Dalam industri yang sama, jika Perusahaan A memperoleh keuntungan dari aset sendiri sedangkan Perusahaan B memperoleh keuntungan dari investasi dengan utang, risiko yang dihadapi saat menghadapi fluktuasi ekonomi atau perubahan suku bunga pasar akan berbeda. Oleh karena itu, jika EPS sama, biasanya harga saham Perusahaan A lebih tinggi dibandingkan Perusahaan B. Dalam hal ini, tidak dapat dikatakan secara sederhana bahwa Perusahaan B lebih murah.
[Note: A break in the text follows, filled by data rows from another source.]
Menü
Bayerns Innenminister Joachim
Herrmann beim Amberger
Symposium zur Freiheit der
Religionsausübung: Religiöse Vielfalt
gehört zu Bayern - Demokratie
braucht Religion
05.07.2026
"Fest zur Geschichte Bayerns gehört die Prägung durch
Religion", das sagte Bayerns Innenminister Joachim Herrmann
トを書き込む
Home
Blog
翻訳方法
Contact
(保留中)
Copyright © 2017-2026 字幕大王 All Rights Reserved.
Perusahaan A lebih aman.
Sulit untuk mendefinisikan dengan tepat tinggi dan rendah dari 2.PER.
Alasan mengapa PER tinggi adalah karena perusahaan menghadapi angin sakal sementara, dan keuntungan mereka berkurang secara signifikan, tetapi tidak ada masalah dengan kekuatan dasar perusahaan, dan pasar masih berusaha untuk terus memegang saham perusahaan tersebut.
Selain itu, pertumbuhan laba perusahaan di masa depan mungkin terlihat baik, dan meskipun tahun ini terlihat tinggi, ada kemungkinan akan terlihat wajar tahun depan atau tahun berikutnya. Oleh karena itu, mungkin ada kemungkinan bahwa pembeli di pasar berusaha untuk masuk lebih awal. Tentu saja, ada juga kemungkinan bahwa pasar telah terlalu panas dan perlu disesuaikan.
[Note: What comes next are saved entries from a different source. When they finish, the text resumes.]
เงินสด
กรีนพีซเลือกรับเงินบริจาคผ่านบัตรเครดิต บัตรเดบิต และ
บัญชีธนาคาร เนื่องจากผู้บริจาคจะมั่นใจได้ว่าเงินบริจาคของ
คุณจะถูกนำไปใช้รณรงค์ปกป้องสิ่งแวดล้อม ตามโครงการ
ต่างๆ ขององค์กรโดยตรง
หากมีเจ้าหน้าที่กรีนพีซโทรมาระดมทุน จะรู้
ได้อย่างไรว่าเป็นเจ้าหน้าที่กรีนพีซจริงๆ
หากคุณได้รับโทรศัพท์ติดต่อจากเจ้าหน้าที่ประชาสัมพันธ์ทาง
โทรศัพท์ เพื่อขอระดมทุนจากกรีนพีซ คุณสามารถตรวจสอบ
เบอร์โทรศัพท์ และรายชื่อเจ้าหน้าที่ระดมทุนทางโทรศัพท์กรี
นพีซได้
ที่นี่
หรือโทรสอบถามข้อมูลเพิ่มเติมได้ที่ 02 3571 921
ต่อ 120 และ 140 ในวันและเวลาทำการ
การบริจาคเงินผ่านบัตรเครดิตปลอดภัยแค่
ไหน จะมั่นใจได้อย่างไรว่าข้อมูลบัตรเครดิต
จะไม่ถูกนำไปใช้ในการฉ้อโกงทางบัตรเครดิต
Situasi ini bervariasi tergantung pada perusahaan yang menjadi objek diskusi, sehingga sulit untuk menentukan apakah PER tinggi atau rendah hanya berdasarkan pengalaman masa lalu.
3.PER tidak dapat mengevaluasi perusahaan yang tidak menghasilkan keuntungan.
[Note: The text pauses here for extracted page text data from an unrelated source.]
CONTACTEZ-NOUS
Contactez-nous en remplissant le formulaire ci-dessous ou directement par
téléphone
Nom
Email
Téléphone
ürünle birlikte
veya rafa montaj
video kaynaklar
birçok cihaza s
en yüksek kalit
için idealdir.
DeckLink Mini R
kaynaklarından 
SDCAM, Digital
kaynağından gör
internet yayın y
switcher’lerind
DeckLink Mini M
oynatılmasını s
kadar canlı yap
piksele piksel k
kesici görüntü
Banyak perusahaan startup dan perusahaan bioteknologi yang tidak menghasilkan keuntungan, sehingga tidak dapat dinilai menggunakan PER. Dalam kasus seperti itu, indikator lain akan digunakan untuk membuat penilaian. Misalnya, PBR (Price Book Ratio) atau PSR (Price Sales Ratio).
Perbedaan antara PER, PBR, dan PSR
Berikut adalah ringkasan perbedaan antara PER, PBR, dan PSR:
Indikator Nama dalam Bahasa Jepang Rumus Cara Penggunaan Perusahaan yang berlaku PER Rasio harga terhadap laba 1.Harga Saham/EPS 2. Kapitalisasi pasar/Laba bersih Semakin tinggi PER, semakin mahal harga saham. Perusahaan yang memiliki keuntungan stabil PBR Rasio Harga terhadap Aset Bersih
Setelah memahami konsep dan metode perhitungan PER, Anda dapat menerapkannya dengan tepat dalam investasi Anda dan menemukan serta memperdagangkan saham yang sesuai dengan tujuan investasi Anda. CFD sebagai salah satu bentuk transaksi investasi menawarkan kesempatan untuk mendapatkan keuntungan melalui perdagangan dua arah saham, memiliki banyak keuntungan dibandingkan produk keuangan tradisional, dan memungkinkan Anda untuk berdagang kapan saja dan di mana saja.
Pertanyaan yang Sering Diajukan
Bagaimana cara menghitung PER yang sesuai untuk perusahaan?
Tantangan terbesar dalam memprediksi PER yang tepat untuk perusahaan adalah estimasi laba. Jika laba perusahaan tahun ini sangat tinggi, tetapi ada kemungkinan besar akan menurun secara signifikan tahun depan, harga saham mungkin mulai turun lebih awal. Dalam kasus ini, PER mungkin terlihat murah, tetapi dibandingkan dengan laba tahun depan, mungkin berada pada tingkat yang sangat wajar. Sebaliknya, jika harga saham perusahaan tiba-tiba naik secara signifikan, ada kemungkinan investor lain sudah mengetahui perubahan besar yang akan terjadi pada perusahaan tahun depan. Oleh karena itu, biasanya saat menghitung PER perusahaan, tiga data berikut menjadi acuan: PER perusahaan pada periode yang sama berdasarkan suku bunga pasar di masa lalu, PER perusahaan sejenis saat ini, dan prospek masa depan industri perusahaan. Berdasarkan ketiga situasi ini, estimasi PER yang tepat untuk perusahaan dilakukan, yang kemudian digunakan untuk menilai apakah harga saham saat ini terlalu tinggi atau rendah, dan untuk merencanakan strategi investasi yang tepat.
Apakah perusahaan dengan PER rendah relatif aman?
Jika laba perusahaan stabil, PER rendah memang lebih aman. Namun, jika laba perusahaan berfluktuasi secara signifikan, PER rendah tidak selalu berarti aman. Meski begitu, jika dilihat secara relatif, dapat dikatakan bahwa risikonya lebih rendah dibandingkan dengan perusahaan dengan PER tinggi.